[Data items]
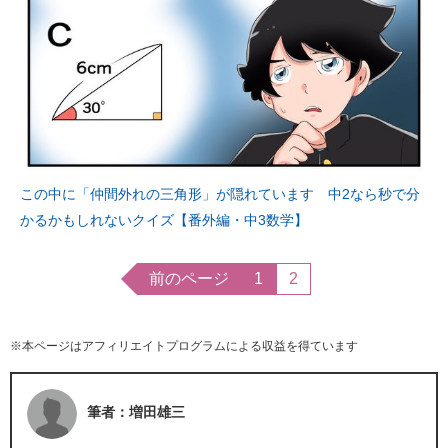
この中に「仲間外れの三角形」が隠れています 中2なら秒で分
かるかもしれないクイズ【番外編・中3数学】
前のページ
1
2
※本ページはアフィリエイトプログラムによる収益を得ています
筆者：増田雄三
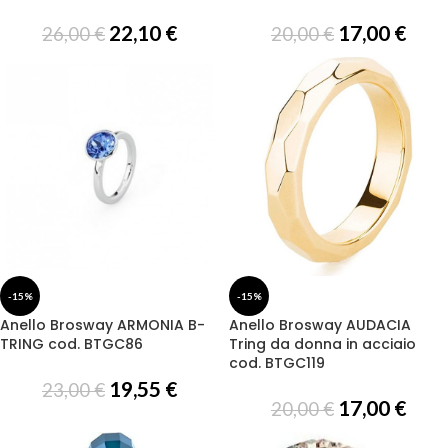
22,10
€
17,00
€
26,00
€
20,00
€
-15%
-15%
Anello Brosway ARMONIA B-
Anello Brosway AUDACIA
TRING cod. BTGC86
Tring da donna in acciaio
cod. BTGC119
19,55
€
23,00
€
17,00
€
20,00
€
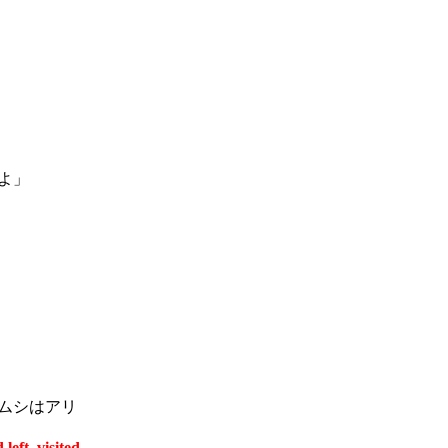
よ」
ムシはアリ
eft, visited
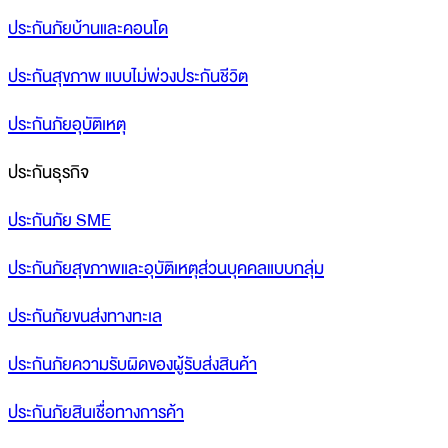
ประกันภัยบ้านและคอนโด
ประกันสุขภาพ แบบไม่พ่วงประกันชีวิต
ประกันภัยอุบัติเหตุ
ประกันธุรกิจ
ประกันภัย SME
ประกันภัยสุขภาพและอุบัติเหตุส่วนบุคคลแบบกลุ่ม
ประกันภัยขนส่งทางทะเล
ประกันภัยความรับผิดของผู้รับส่งสินค้า
ประกันภัยสินเชื่อทางการค้า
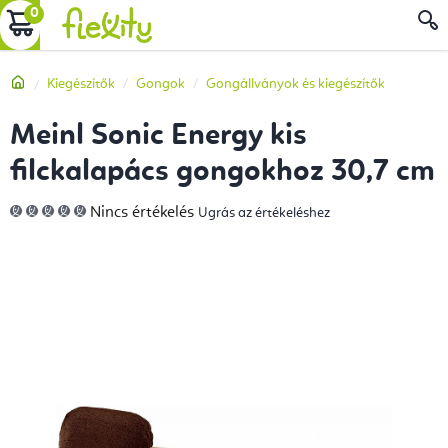
Ugrás
KOSÁR
a
fő
Kezdőlap
Kiegészítők
Gongok
Gongállványok és kiegészítők
tartalomhoz
Meinl Sonic Energy kis
filckalapács gongokhoz 30,7 cm
A
Nincs értékelés
Ugrás az értékeléshez
termék
átlagos
értékelése
5-
ből
0,0
csillag.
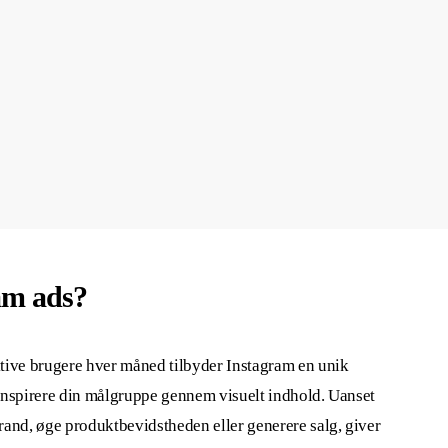
am ads?
tive brugere hver måned tilbyder Instagram en unik
inspirere din målgruppe gennem visuelt indhold. Uanset
rand, øge produktbevidstheden eller generere salg, giver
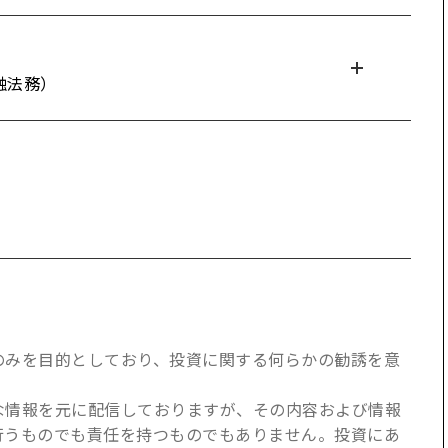
融法務）
のみを目的としており、投資に関する何らかの勧誘を意
な情報を元に配信しておりますが、その内容および情報
行うものでも責任を持つものでもありません。投資にあ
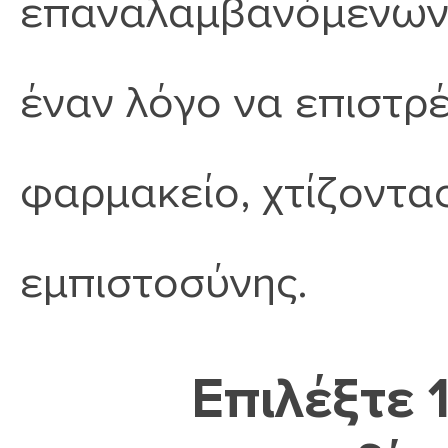
επαναλαμβανόμενων 
έναν λόγο να επιστρ
φαρμακείο, χτίζοντα
εμπιστοσύνης.
Επιλέξτε 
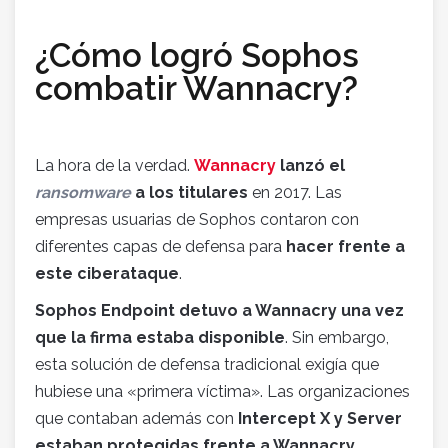
¿Cómo logró Sophos
combatir Wannacry?
La hora de la verdad.
Wannacry
lanzó el
ransomware
a los titulares
en 2017. Las
empresas usuarias de Sophos contaron con
diferentes capas de defensa para
hacer frente a
este ciberataque
.
Sophos Endpoint detuvo a Wannacry una vez
que la firma estaba disponible
. Sin embargo,
esta solución de defensa tradicional exigía que
hubiese una «primera víctima». Las organizaciones
que contaban además con
Intercept X y Server
estaban protegidas frente a Wannacry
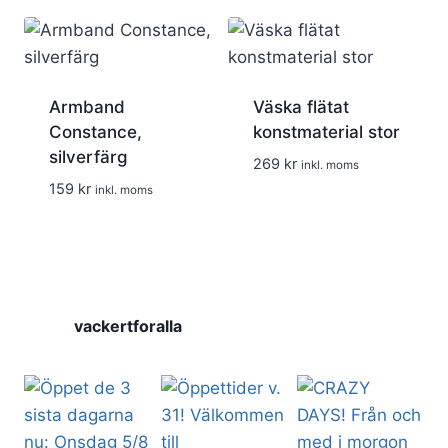
var:
är:
var:
är:
230 kr.
150 kr.
230 kr.
150 kr.
Armband
Väska flätat
Constance,
konstmaterial stor
silverfärg
269
kr
inkl. moms
159
kr
inkl. moms
vackertforalla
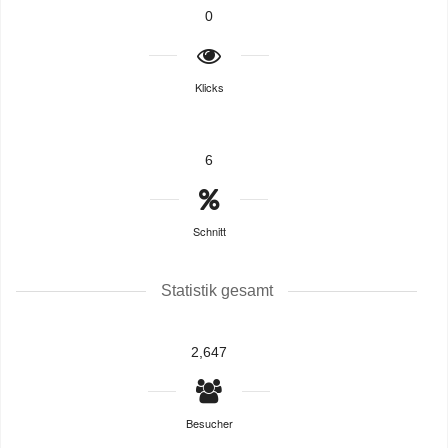
0
Klicks
6
Schnitt
Statistik gesamt
2,647
Besucher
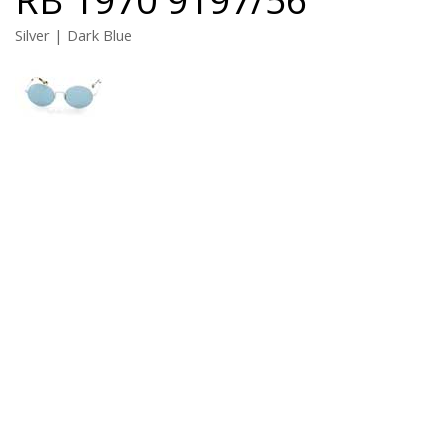
Silver | Dark Blue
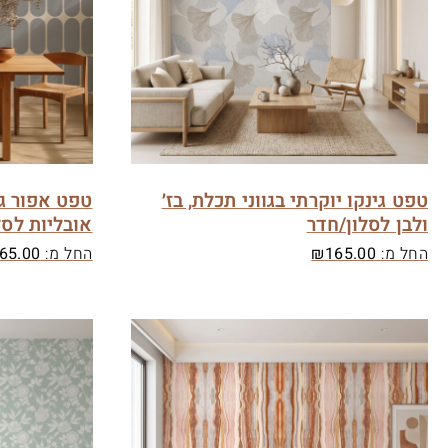
טפט גינקו יוקרתי בגווני תכלת, בז׳
טפט אפור ג
ולבן לסלון/חדר
אובליות לסל
החל מ:
165.00
₪
החל מ:
65.00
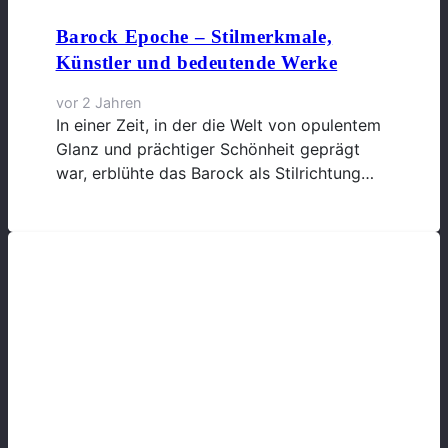
Barock Epoche – Stilmerkmale,
Künstler und bedeutende Werke
vor 2 Jahren
In einer Zeit, in der die Welt von opulentem
Glanz und prächtiger Schönheit geprägt
war, erblühte das Barock als Stilrichtung…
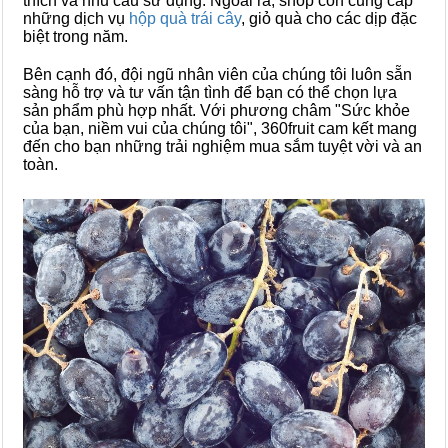
thích và nhu cầu sử dụng.
Ngoài ra, shop còn cung cấp
những dịch vụ
hộp quà trái cây
, giỏ quà cho các dịp đặc
biệt trong năm.
Bên cạnh đó, đội ngũ nhân viên của chúng tôi luôn sẵn
sàng hỗ trợ và tư vấn tận tình để bạn có thể chọn lựa
sản phẩm phù hợp nhất. Với phương châm "Sức khỏe
của bạn, niềm vui của chúng tôi", 360fruit cam kết mang
đến cho bạn những trải nghiệm mua sắm tuyệt vời và an
toàn.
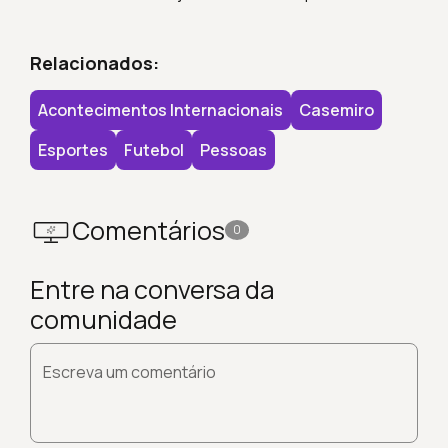
Relacionados:
Acontecimentos Internacionais
Casemiro
Esportes
Futebol
Pessoas
Comentários
0
Entre na conversa da
comunidade
Escreva um comentário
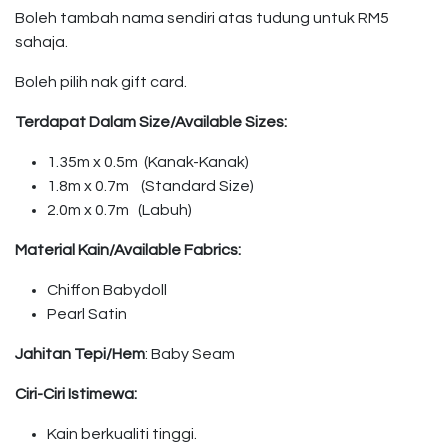
Boleh tambah nama sendiri atas tudung untuk RM5
sahaja.
Boleh pilih nak gift card.
Terdapat Dalam Size/Available Sizes:
1.35m x 0.5m (Kanak-Kanak)
1.8m x 0.7m (Standard Size)
2.0m x 0.7m (Labuh)
Material Kain/Available Fabrics:
Chiffon Babydoll
Pearl Satin
Jahitan Tepi/Hem
: Baby Seam
Ciri-Ciri Istimewa:
Kain berkualiti tinggi.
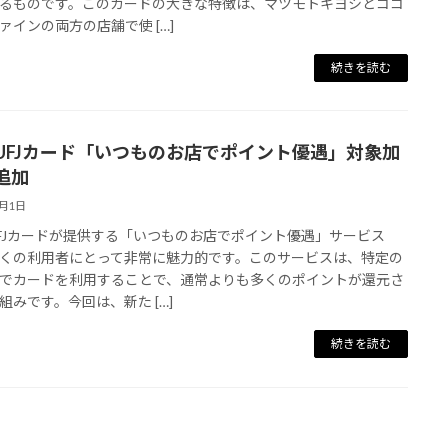
るものです。このカードの大きな特徴は、マツモトキヨシとココ
ァインの両方の店舗で使 […]
続きを読む
UFJカード「いつものお店でポイント優遇」対象加
追加
8月1日
FJカードが提供する「いつものお店でポイント優遇」サービス
くの利用者にとって非常に魅力的です。このサービスは、特定の
でカードを利用することで、通常よりも多くのポイントが還元さ
組みです。今回は、新た […]
続きを読む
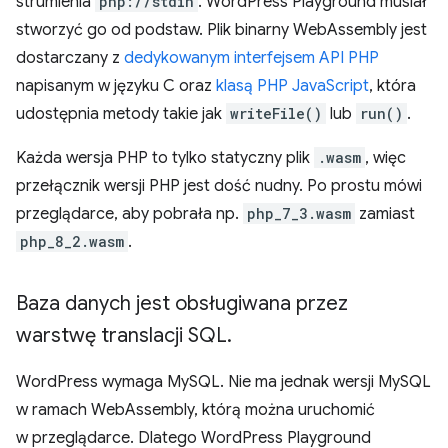
strumienia
php://stdin
. WordPress Playground musiał
stworzyć go od podstaw. Plik binarny WebAssembly jest
dostarczany z
dedykowanym interfejsem API PHP
napisanym w języku C oraz
klasą PHP JavaScript
, która
udostępnia metody takie jak
writeFile()
lub
run()
.
Każda wersja PHP to tylko statyczny plik
.wasm
, więc
przełącznik wersji PHP jest dość nudny. Po prostu mówi
przeglądarce, aby pobrała np.
php_7_3.wasm
zamiast
php_8_2.wasm
.
Baza danych jest obsługiwana przez
warstwę translacji SQL
.
WordPress wymaga MySQL. Nie ma jednak wersji MySQL
w ramach WebAssembly, którą można uruchomić
w przeglądarce. Dlatego WordPress Playground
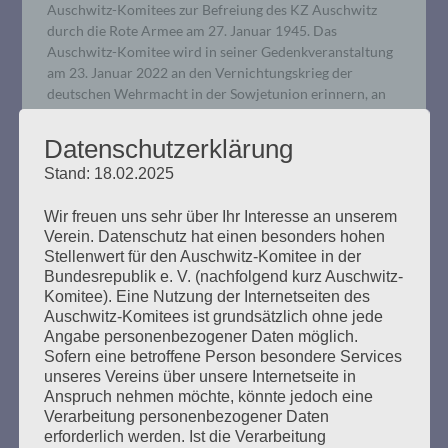
Auschwitz-Komitees zur Befreiung des KZ Auschwitz
durch die Rote Armee am 27. Januar 1945. Das
Auschwitz-Komitee wird in seiner Gedenkveranstaltung
am 23. Januar 2022 an den Vernichtungskrieg der
deutschen Wehrmacht in der Sowjetunion erinnern, an
Holocaust, Hungerpolitik und das Leiden der
sowjetischen Kriegsgefangenen, das öffentlich nur sehr
Datenschutzerklärung
selten gewürdigt wird.
Stand: 18.02.2025
mehr ...
Wir freuen uns sehr über Ihr Interesse an unserem
Verein. Datenschutz hat einen besonders hohen
Stellenwert für den Auschwitz-Komitee in der
Bundesrepublik e. V. (nachfolgend kurz Auschwitz-
Komitee). Eine Nutzung der Internetseiten des
Auschwitz-Komitees ist grundsätzlich ohne jede
Angabe personenbezogener Daten möglich.
Sofern eine betroffene Person besondere Services
unseres Vereins über unsere Internetseite in
Anspruch nehmen möchte, könnte jedoch eine
Verarbeitung personenbezogener Daten
erforderlich werden. Ist die Verarbeitung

WHAT TO PRODUCE:
Images are to be excluded, and each record above written out word for word.

EXERCISE OUTPUT:
この中に「仲間外れの三角形」が隠れています 中2なら秒で分
かるかもしれないクイズ【番外編・中3数学】
前のページ
1
2
※本ページはアフィリエイトプログラムによる収益を得ています
筆者：増田雄三
22,10
€
17,00
€
26,00
€
20,00
€
-15%
-15%
Anello Brosway ARMONIA B-
Anello Brosway AUDACIA
TRING cod. BTGC86
Tring da donna in acciaio
cod. BTGC119
19,55
€
23,00
€
17,00
€
20,00
€
よ」
ムシはアリ
eft, visited
ประกันภัยบ้านและคอนโด
ประกันสุขภาพ แบบไม่พ่วงประกันชีวิต
ประกันภัยอุบัติเหตุ
ประกันธุรกิจ
ประกันภัย SME
ประกันภัยสุขภาพและอุบัติเหตุส่วนบุคคลแบบกลุ่ม
ประกันภัยขนส่งทางทะเล
ประกันภัยความรับผิดของผู้รับส่งสินค้า
ประกันภัยสินเชื่อทางการค้า
Ugrás
KOSÁR
a
fő
Kezdőlap
Kiegészítők
Gongok
Gongállványok és kiegészítők
tartalomhoz
Meinl Sonic Energy kis
filckalapács gongokhoz 30,7 cm
A
Nincs értékelés
Ugrás az értékeléshez
termék
átlagos
értékelése
5-
ből
0,0
csillag.
am ads?
tive brugere hver måned tilbyder Instagram en unik
inspirere din målgruppe gennem visuelt indhold. Uanset
rand, øge produktbevidstheden eller generere salg, giver
融法務）
のみを目的としており、投資に関する何らかの勧誘を意
な情報を元に配信しておりますが、その内容および情報
行うものでも責任を持つものでもありません。投資にあ
επαναλαμβανόμενων 
έναν λόγο να επιστρ
φαρμακείο, χτίζοντα
εμπιστοσύνης.
Επιλέξτε 
¿Cómo logró Sophos
combatir Wannacry?
La hora de la verdad.
Wannacry
lanzó el
ransomware
a los titulares
en 2017. Las
empresas usuarias de Sophos contaron con
diferentes capas de defensa para
hacer frente a
este ciberataque
.
Sophos Endpoint detuvo a Wannacry una vez
que la firma estaba disponible
. Sin embargo,
esta solución de defensa tradicional exigía que
hubiese una «primera víctima». Las organizaciones
que contaban además con
Intercept X y Server
estaban protegidas frente a Wannacry
var:
är:
var:
är:
230 kr.
150 kr.
230 kr.
150 kr.
Armband
Väska flätat
Constance,
konstmaterial stor
silverfärg
269
kr
inkl. moms
159
kr
inkl. moms
vackertforalla
0
Klicks
6
Schnitt
Statistik gesamt
2,647
Besucher
Silver | Dark Blue
טפט גינקו יוקרתי בגווני תכלת, בז׳
טפט אפור ג
ולבן לסלון/חדר
אובליות לסל
החל מ:
165.00
₪
החל מ:
65.00
Barock Epoche – Stilmerkmale,
Künstler und bedeutende Werke
vor 2 Jahren
In einer Zeit, in der die Welt von opulentem
Glanz und prächtiger Schönheit geprägt
war, erblühte das Barock als Stilrichtung…
thích và nhu cầu sử dụng.
Ngoài ra, shop còn cung cấp
những dịch vụ
hộp quà trái cây
, giỏ quà cho các dịp đặc
biệt trong năm.
Bên cạnh đó, đội ngũ nhân viên của chúng tôi luôn sẵn
sàng hỗ trợ và tư vấn tận tình để bạn có thể chọn lựa
sản phẩm phù hợp nhất. Với phương châm "Sức khỏe
của bạn, niềm vui của chúng tôi", 360fruit cam kết mang
đến cho bạn những trải nghiệm mua sắm tuyệt vời và an
toàn.
Relacionados:
Acontecimentos Internacionais
Casemiro
Esportes
Futebol
Pessoas
Comentários
0
Entre na conversa da
comunidade
Escreva um comentário
Boleh tambah nama sendiri atas tudung untuk RM5
sahaja.
Boleh pilih nak gift card.
Terdapat Dalam Size/Available Sizes:
1.35m x 0.5m (Kanak-Kanak)
1.8m x 0.7m (Standard Size)
2.0m x 0.7m (Labuh)
Material Kain/Available Fabrics:
Chiffon Babydoll
Pearl Satin
Jahitan Tepi/Hem
: Baby Seam
Ciri-Ciri Istimewa:
Kain berkualiti tinggi.
るものです。このカードの大きな特徴は、マツモトキヨシとココ
ァインの両方の店舗で使 […]
続きを読む
UFJカード「いつものお店でポイント優遇」対象加
追加
8月1日
FJカードが提供する「いつものお店でポイント優遇」サービス
くの利用者にとって非常に魅力的です。このサービスは、特定の
でカードを利用することで、通常よりも多くのポイントが還元さ
組みです。今回は、新た […]
続きを読む
strumienia
php://stdin
. WordPress Playground musiał
stworzyć go od podstaw. Plik binarny WebAssembly jest
dostarczany z
dedykowanym interfejsem API PHP
napisanym w języku C oraz
klasą PHP JavaScript
, która
udostępnia metody takie jak
writeFile()
lub
run()
.
Każda wersja PHP to tylko statyczny plik
.wasm
, więc
przełącznik wersji PHP jest dość nudny. Po prostu mówi
przeglądarce, aby pobrała np.
php_7_3.wasm
zamiast
php_8_2.wasm
.
Baza danych jest obsługiwana przez
warstwę translacji SQL
.
WordPress wymaga MySQL. Nie ma jednak wersji MySQL
w ramach WebAssembly, którą można uruchomić
w przeglądarce. Dlatego WordPress Playground
Auschwitz-Komitees zur Befreiung des KZ Auschwitz
durch die Rote Armee am 27. Januar 1945. Das
Auschwitz-Komitee wird in seiner Gedenkveranstaltung
am 23. Januar 2022 an den Vernichtungskrieg der
deutschen Wehrmacht in der Sowjetunion erinnern, an
Holocaust, Hungerpolitik und das Leiden der
sowjetischen Kriegsgefangenen, das öffentlich nur sehr
Datenschutzerklärung
selten gewürdigt wird.
Stand: 18.02.2025
mehr ...
Wir freuen uns sehr über Ihr Interesse an unserem
Verein. Datenschutz hat einen besonders hohen
Stellenwert für den Auschwitz-Komitee in der
Bundesrepublik e. V. (nachfolgend kurz Auschwitz-
Komitee). Eine Nutzung der Internetseiten des
Auschwitz-Komitees ist grundsätzlich ohne jede
Angabe personenbezogener Daten möglich.
Sofern eine betroffene Person besondere Services
unseres Vereins über unsere Internetseite in
Anspruch nehmen möchte, könnte jedoch eine
Verarbeitung personenbezogener Daten
erforderlich werden. Ist die Verarbeitung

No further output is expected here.